Novas regras para Organizações Sociais
O pacote também cria critérios mais rigorosos para a qualificação, o cadastramento e o controle das Organizações Sociais e Organizações da Sociedade Civil que mantenham parcerias com o município.
Entre as novidades está a criação da Comissão de Qualificação de Organizações Sociais e Cadastramento de Organizações Sociais e da Sociedade Civil (COQUALIC). O órgão ficará responsável por analisar pedidos de qualificação, administrar o cadastro das entidades, decidir sobre processos de desqualificação e fortalecer os mecanismos de controle e integridade das organizações parceiras.
Além disso, as novas normas estabelecem critérios mais objetivos para a seleção das entidades, definição de metas e indicadores de desempenho, fiscalização e prestação de contas. Os decretos também passam a reconhecer formalmente a modalidade de parceria por projeto, destinada à execução de ações com escopo, cronograma, metas e resultados previamente definidos em plano de trabalho.
Cadastro municipal
Outra medida anunciada é a criação do Cadastro Municipal de Entidades Parceiras (CMEP), que reunirá Organizações Sociais e Organizações da Sociedade Civil que já mantenham ou pretendam firmar contratos e parcerias com o município.

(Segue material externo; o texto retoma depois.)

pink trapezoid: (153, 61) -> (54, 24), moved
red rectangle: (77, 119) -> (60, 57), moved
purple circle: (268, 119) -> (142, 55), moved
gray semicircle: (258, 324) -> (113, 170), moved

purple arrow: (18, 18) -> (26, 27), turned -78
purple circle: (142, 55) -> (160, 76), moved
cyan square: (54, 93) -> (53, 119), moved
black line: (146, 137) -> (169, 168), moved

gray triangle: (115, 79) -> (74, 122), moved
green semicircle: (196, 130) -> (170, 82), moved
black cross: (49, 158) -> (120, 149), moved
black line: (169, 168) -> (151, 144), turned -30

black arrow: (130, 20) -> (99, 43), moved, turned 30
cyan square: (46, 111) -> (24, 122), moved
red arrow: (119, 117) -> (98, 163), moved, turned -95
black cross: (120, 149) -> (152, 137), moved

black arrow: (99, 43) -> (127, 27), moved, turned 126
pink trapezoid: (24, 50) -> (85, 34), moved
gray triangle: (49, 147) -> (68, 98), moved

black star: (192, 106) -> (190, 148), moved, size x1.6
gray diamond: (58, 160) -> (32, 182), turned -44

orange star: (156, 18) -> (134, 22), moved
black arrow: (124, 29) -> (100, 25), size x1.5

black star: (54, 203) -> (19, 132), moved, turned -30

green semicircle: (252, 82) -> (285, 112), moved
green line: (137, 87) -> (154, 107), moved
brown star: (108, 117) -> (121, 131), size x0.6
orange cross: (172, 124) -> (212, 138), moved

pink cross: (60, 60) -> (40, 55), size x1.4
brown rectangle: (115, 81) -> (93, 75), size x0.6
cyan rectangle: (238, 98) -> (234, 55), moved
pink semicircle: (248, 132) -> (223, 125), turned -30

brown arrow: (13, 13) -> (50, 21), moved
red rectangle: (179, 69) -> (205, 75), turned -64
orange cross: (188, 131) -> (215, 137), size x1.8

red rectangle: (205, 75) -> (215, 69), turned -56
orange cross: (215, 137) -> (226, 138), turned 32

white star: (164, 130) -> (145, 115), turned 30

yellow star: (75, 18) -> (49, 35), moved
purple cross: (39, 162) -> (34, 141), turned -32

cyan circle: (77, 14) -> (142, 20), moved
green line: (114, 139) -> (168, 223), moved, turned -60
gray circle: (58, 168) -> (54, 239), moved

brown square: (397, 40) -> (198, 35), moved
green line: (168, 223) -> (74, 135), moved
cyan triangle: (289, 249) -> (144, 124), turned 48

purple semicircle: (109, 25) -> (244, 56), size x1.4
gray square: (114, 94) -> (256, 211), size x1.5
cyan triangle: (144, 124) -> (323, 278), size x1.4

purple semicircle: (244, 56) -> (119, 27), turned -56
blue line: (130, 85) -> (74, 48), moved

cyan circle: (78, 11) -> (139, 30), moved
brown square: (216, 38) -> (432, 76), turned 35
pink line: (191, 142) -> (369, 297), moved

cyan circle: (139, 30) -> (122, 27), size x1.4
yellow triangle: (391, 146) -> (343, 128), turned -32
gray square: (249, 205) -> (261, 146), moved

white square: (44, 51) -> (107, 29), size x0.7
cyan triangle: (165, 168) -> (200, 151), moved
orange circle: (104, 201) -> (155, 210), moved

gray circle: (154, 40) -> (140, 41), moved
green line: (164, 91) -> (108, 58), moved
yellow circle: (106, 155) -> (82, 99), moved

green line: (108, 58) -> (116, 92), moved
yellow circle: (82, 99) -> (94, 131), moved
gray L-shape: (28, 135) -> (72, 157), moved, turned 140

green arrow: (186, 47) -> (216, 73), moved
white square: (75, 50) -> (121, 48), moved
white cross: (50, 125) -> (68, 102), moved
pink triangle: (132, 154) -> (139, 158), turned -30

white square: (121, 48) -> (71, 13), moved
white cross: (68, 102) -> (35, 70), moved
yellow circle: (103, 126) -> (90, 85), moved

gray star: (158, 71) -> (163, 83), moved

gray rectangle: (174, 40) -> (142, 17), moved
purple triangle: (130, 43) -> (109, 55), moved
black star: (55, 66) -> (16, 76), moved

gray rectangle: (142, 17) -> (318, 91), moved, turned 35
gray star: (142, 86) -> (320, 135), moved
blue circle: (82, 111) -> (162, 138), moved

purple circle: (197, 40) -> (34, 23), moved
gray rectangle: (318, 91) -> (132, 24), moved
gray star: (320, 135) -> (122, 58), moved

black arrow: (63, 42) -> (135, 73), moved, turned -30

O cadastro permitirá o monitoramento permanente da regularidade administrativa, jurídica, fiscal, trabalhista e econômico-financeira das entidades. Para integrar o sistema, será necessário atender critérios mais rigorosos de qualificação, transparência, capacidade técnica, governança e regularidade fiscal, além de manter as informações constantemente atualizadas.
Os decretos também estabelecem regras objetivas para a desqualificação de organizações que descumprirem exigências legais, contratuais ou utilizarem recursos públicos de forma irregular.
Gestão Programada de Recursos
O pacote amplia ainda a Gestão Programada de Recursos (GPR), ferramenta criada pela Controladoria Geral do Município (CGM-Rio) para acompanhar, em tempo real, a execução financeira das parcerias firmadas pela Prefeitura com Organizações Sociais e Organizações da Sociedade Civil.
O sistema substitui o modelo baseado apenas em fiscalização posterior por um monitoramento preventivo e contínuo, permitindo rastrear movimentações financeiras, validar documentos fiscais, acompanhar pagamentos e identificar inconsistências antes mesmo da prestação de contas. Segundo Cavaliere, a Prefeitura pretende expandir a ferramenta para que todas as entidades parceiras passem a executar recursos dentro desse ambiente de controle.
“Estamos criando um cronograma para que tenhamos 100% das organizações executando os recursos dentro da Gestão Programada de Recursos, ou seja, em um ambiente com maior controle da Prefeitura do Rio. Esse é um mecanismo de gestão dos recursos”, concluiu o prefeito.